На этих черно-белых снимках сестрица стояла в образе наики[21] в царских украшениях Мамаджи: кулон на лбу, кольцо натх в носу, соединенное тонкой цепочкой с волосами. Тело закрывала шелковая ткань, но глаза смотрели на зрителя жадно и порочно.

Взгляда этого было достаточно, чтоб обвинить художника и натурщицу в бесстыдстве. Мамаджи сказала внукам:

– Ваши карточки подожгли дом, и мы горим в этом огне!

Их матери сказали так:

– Конец временам, а почтенный Пападжи еще сидит в своем кресле.

А у отцов случился разговор:

– Твой сын видел мою дочь в таком виде. Я должен убить тебя, но не убью только потому, что ты мой брат.

– Твоя дочь смотрела на моего сына, как девица с улицы Гарстин Бастион[22].

Это был уже второй скандал с фотографиями в доме. В первом скандале тоже участвовала эта парочка, да еще Гаури с кузиной. Теперь Тарик и Даниика обязаны были пожениться, но не могли, пока старшая сестра оставалась незамужней.

Тарик и Даниика полюбили друг друга, когда им было пять лет. Их любовь родилась через месяц после раскола Британского Раджа на Индию и Пакистан.

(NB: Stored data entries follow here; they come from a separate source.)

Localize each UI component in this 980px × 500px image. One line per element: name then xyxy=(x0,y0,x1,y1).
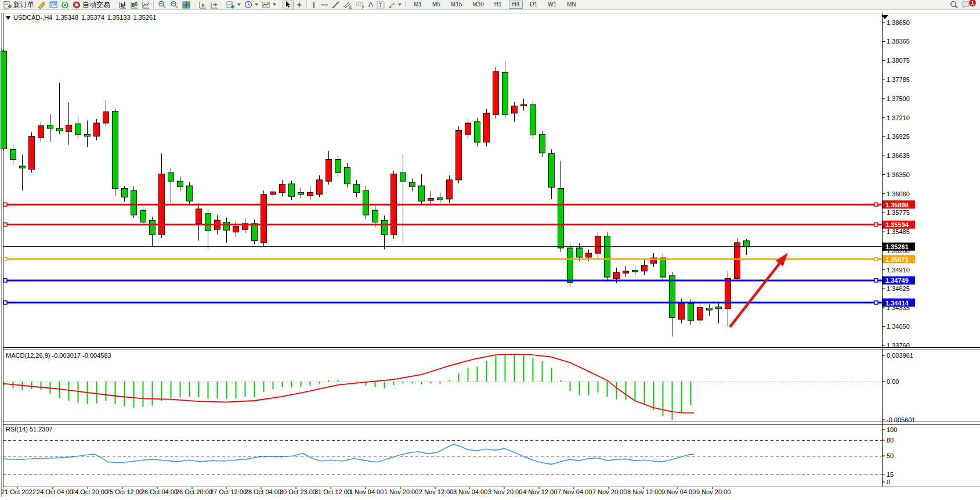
candle xyxy=(289,184,295,197)
price-badge-text: 1.35898 xyxy=(885,202,909,208)
time-tick: 9 Nov 20:00 xyxy=(696,488,731,495)
macd-tick: 0.00 xyxy=(887,378,899,385)
price-badge-text: 1.35261 xyxy=(885,243,909,250)
level-handle[interactable] xyxy=(3,279,7,282)
level-handle[interactable] xyxy=(3,223,7,226)
candle xyxy=(419,186,425,201)
level-handle[interactable] xyxy=(874,257,878,261)
candle xyxy=(744,241,750,247)
candle xyxy=(233,226,239,232)
candle xyxy=(382,220,388,235)
chart-title-high: 1.35374 xyxy=(81,14,104,21)
candle xyxy=(456,130,462,179)
candle xyxy=(373,210,378,222)
price-tick: 1.34625 xyxy=(887,285,910,292)
level-handle[interactable] xyxy=(874,301,878,304)
candle xyxy=(150,220,156,235)
candle xyxy=(363,190,369,215)
price-tick: 1.34050 xyxy=(887,323,910,330)
candle xyxy=(326,160,332,182)
candle xyxy=(280,185,285,193)
candle xyxy=(29,136,35,170)
level-handle[interactable] xyxy=(3,301,7,304)
price-tick: 1.36925 xyxy=(887,133,910,140)
time-tick: 7 Nov 04:00 xyxy=(558,488,592,495)
candle xyxy=(205,214,211,231)
candle xyxy=(549,153,555,187)
candle xyxy=(697,307,703,320)
candle xyxy=(540,134,545,153)
price-tick: 1.38365 xyxy=(887,38,910,45)
level-handle[interactable] xyxy=(3,203,7,206)
candle xyxy=(66,125,72,131)
time-tick: 2 Nov 12:00 xyxy=(419,488,453,495)
rsi-line xyxy=(3,444,694,464)
candle xyxy=(660,258,666,277)
candle xyxy=(113,111,118,188)
chart-canvas[interactable]: 1.386501.383651.380751.377851.375001.372… xyxy=(0,0,980,500)
candle xyxy=(48,125,53,128)
level-handle[interactable] xyxy=(3,257,7,261)
candle xyxy=(122,189,128,197)
candle xyxy=(688,304,694,321)
price-tick: 1.34910 xyxy=(887,267,910,274)
candle xyxy=(335,160,341,173)
rsi-tick: 100 xyxy=(887,426,897,433)
time-tick: 26 Oct 04:00 xyxy=(141,488,178,495)
price-tick: 1.38075 xyxy=(887,57,910,64)
level-handle[interactable] xyxy=(874,203,878,206)
chart-collapse-icon[interactable] xyxy=(6,16,10,20)
candle xyxy=(187,186,193,201)
candle xyxy=(196,209,202,224)
candle xyxy=(605,236,610,278)
mt4-terminal: { "toolbar": { "new_order_label": "新订单",… xyxy=(0,0,980,500)
candle xyxy=(94,123,100,136)
candle xyxy=(725,278,731,308)
candle xyxy=(140,210,146,222)
time-tick: 8 Nov 12:00 xyxy=(627,488,661,495)
macd-tick: -0.005601 xyxy=(887,416,916,423)
candle xyxy=(38,126,44,138)
candle xyxy=(632,271,638,272)
candle xyxy=(493,71,499,114)
candle xyxy=(85,134,91,136)
candle xyxy=(400,172,406,181)
candle xyxy=(716,307,722,308)
price-tick: 1.38650 xyxy=(887,19,910,26)
time-tick: 25 Oct 12:00 xyxy=(106,488,143,495)
candle xyxy=(298,192,304,194)
candle xyxy=(252,224,258,241)
level-handle[interactable] xyxy=(874,223,878,226)
time-tick: 30 Oct 23:00 xyxy=(280,488,316,495)
candle xyxy=(465,123,471,134)
candle xyxy=(317,180,323,195)
price-tick: 1.36635 xyxy=(887,152,910,159)
candle xyxy=(670,276,675,318)
candle xyxy=(345,167,350,184)
price-tick: 1.37785 xyxy=(887,76,910,83)
time-tick: 26 Oct 20:00 xyxy=(176,488,212,495)
macd-label: MACD(12,26,9) -0.003017 -0.004583 xyxy=(6,352,111,359)
rsi-label: RSI(14) 51.2307 xyxy=(6,426,53,433)
candle xyxy=(75,124,81,134)
candle xyxy=(270,192,276,195)
candle xyxy=(57,128,63,131)
price-badge-text: 1.35594 xyxy=(885,221,909,228)
candle xyxy=(484,113,490,142)
macd-tick: 0.003961 xyxy=(887,352,913,359)
candle xyxy=(567,248,573,282)
level-handle[interactable] xyxy=(874,279,878,282)
price-tick: 1.35775 xyxy=(887,209,910,216)
price-tick: 1.36350 xyxy=(887,171,910,178)
candle xyxy=(623,271,629,273)
candle xyxy=(1,51,7,149)
candle xyxy=(595,236,601,254)
candle xyxy=(168,172,174,181)
candle xyxy=(428,199,434,200)
price-tick: 1.35485 xyxy=(887,228,910,235)
time-tick: 27 Oct 12:00 xyxy=(210,488,247,495)
chart-title: USDCAD-,H41.353481.353741.351331.35261 xyxy=(6,14,159,21)
candle xyxy=(10,149,16,159)
time-tick: 3 Nov 20:00 xyxy=(488,488,522,495)
time-tick: 7 Nov 20:00 xyxy=(592,488,627,495)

В ту страшную ночь девочек разбудил шелест. Гаури подумала, что джунгли отрастили ноги и бредут улицами Чандни Чоук. Сестры положили на себя покрывало и вышли на галерею. Взрослые не прогоняли их, а повторяли незнакомые слова:

– Пришли поезда из Лахора, поезда из Лахора.

Пятилетняя Даниика от страха невольно прижалась к сестре. Хотя до первого скандала с фотографиями и начала их дружбы были еще годы впереди.

На дне улицы шелестели рваные одежды сотен людей. Они текли молчаливой рекой, хромали, несли раненых и мертвецов и тех, кто не являлся ни тем ни другим. Гаури увидела человека без руки, старуху, привязанную тканью к палке, женщин, которые ступали так, словно им в животы натолкали камни, мужчин с головами, забинтованными ветошью. От реки колеблющихся лоскутов пахло ржавым.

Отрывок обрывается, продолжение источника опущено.